Com um crescimento nos negócios de quase 10% nos primeiros quatro meses do ano em comparação com o mesmo período do ano passado, o polo moveleiro de Bento Gonçalves e região viveu um momento de aquecimento, especialmente no mercado interno, no pós-cheia, liderando, inclusive, a geração positiva de empregos até o final de 2024 no município da Serra.
"O que vivemos no pós-cheia reforçou algumas das principais características do nosso polo, e nos reinventamos, garantimos design diferenciado e buscamos tecnologias para a produção e a busca de novos consumidores, mas a incerteza em relação às exportações representa um risco para as empresas e os empregos. Algumas já estão dando férias para esperar o que vai acontecer", conta a dirigente.
Os móveis em madeira não ficaram entre os itens excluídos da tarifação extra nos Estados Unidos.
Arte/JC
A produção moveleira não se limita à microrregião da Serra, que concentra pelo menos 300 empresas do setor vinculadas ao Sindmóveis Bento, que engloba ainda os municípios de Monte Belo do Sul, Pinto Bandeira e Santa Tereza. Na macrorregião retratada neste capítulo do Mapa Econômico do RS, também há polos produtivos significativos na região das Hortênsias e do Vale do Caí, com destaque para a Madesa, em Bom Princípio, e a Kappesberg, em Tupandi. Conforme a Associação das Indústrias de Móveis do Rio Grande do Sul (Movergs), as vendas para os Estados Unidos representam 16% das exportações do setor. No primeiro semestre deste ano, o montante negociado com os norte-americanos corresponde a US$ 19 milhões.
O setor moveleiro do Rio Grande do Sul tem, conforme a Movergs, 2,4 mil empresas que são responsáveis por mais de 34 mil empregos. O faturamento nominal em 2024 foi de R$ 13,6 bilhões - 15,2% do faturamento brasileiro, sendo o segundo maior fabricante do País.
Com relação às exportações, o Rio Grande do Sul vende para mais de 120 países. O volume em 2024 chegou a US$ 261,1 milhões. O volume no primeiro semestre deste ano foi de mais de US$ 117,5 milhões.
Setor madeireiro em compasso de espera
Com 175,8 mil hectares, as microrregiões das Hortênsias e dos Campos de Cima da Serra concentram a segunda maior área de florestas plantadas no Rio Grande do Sul, conforme o levantamento da Associação Gaúcha de Empresas Florestais (Ageflor). E as áreas de pinus representam 80% deste plantio. O setor movimenta, além do setor moveleiro, uma cadeia produtiva que vai da venda da madeira bruta até produtos manufaturados, como chapas, placas, toras, paletes e embalagens.

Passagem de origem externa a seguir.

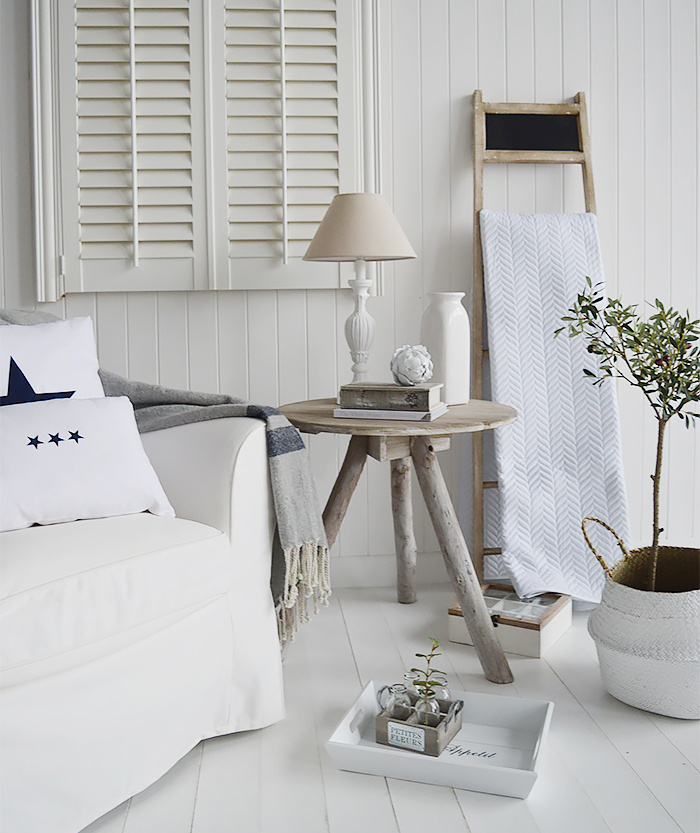 The width and height of the screenshot is (700, 833). I want to click on pillows, so click(75, 447), click(29, 377). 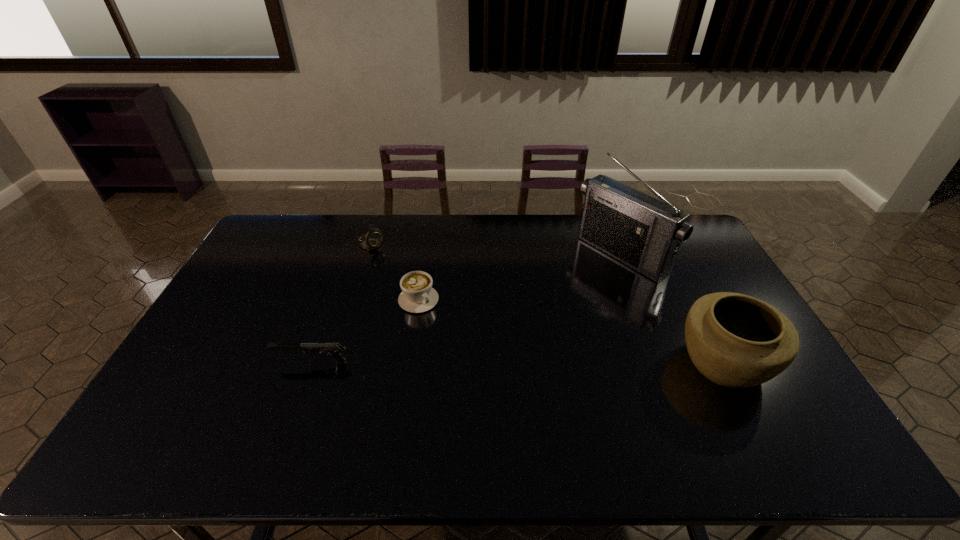 Find the location of a particular element. The image size is (960, 540). vacant region that satisfies the following two spatial constraints: 1. on the back side of the radio receiver; 2. on the right side of the third object from left to right is located at coordinates (425, 255).

Image resolution: width=960 pixels, height=540 pixels. I want to click on vacant position in the image that satisfies the following two spatial constraints: 1. on the front side of the radio receiver; 2. on the left side of the third shortest object, so click(368, 255).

De acordo com o presidente do Sindimadeira, Leonardo de Zorzi, a recente revisão do zoneamento ambiental para a silvicultura abriu boas perspectivas para o aumento de áreas plantadas no Estado, mas essa não é uma certeza na macrorregião retratada neste Mapa. Segundo ele, mesmo com a melhora na remuneração aos produtores para a produção de madeira, a expansão do cultivo de grãos acaba se tornando um competidor que inibe o avanço de áreas plantadas.
E a incerteza em relação ao tarifaço norte-americano agrava este quadro.
"Nos pós-cheia, com o aumento da produção e demanda do setor moveleiro, nós tivemos um período de estabilidade, mas a perspectiva para este segundo semestre é terrível. Os Estados Unidos são nossos maiores parceiros internacionais, um mercado construído ao longo de 30 anos", lamenta de Zorzi.
Conforme o dirigente, a dificuldade que se desenha é maior para os produtores de madeira serrada (cercas e cortes para áreas residenciais externas) e para quem produz a madeira como matéria-prima para embalagens.
"Muitos importadores já pediram para segurar a produção", comenta.
O sindicato aponta que 11% de tudo o que se produziu na região pelo setor madeireiro no ano passado foi destinado aos norte-americanos, movimentando US$ 100 milhões, com oito mil postos de trabalho.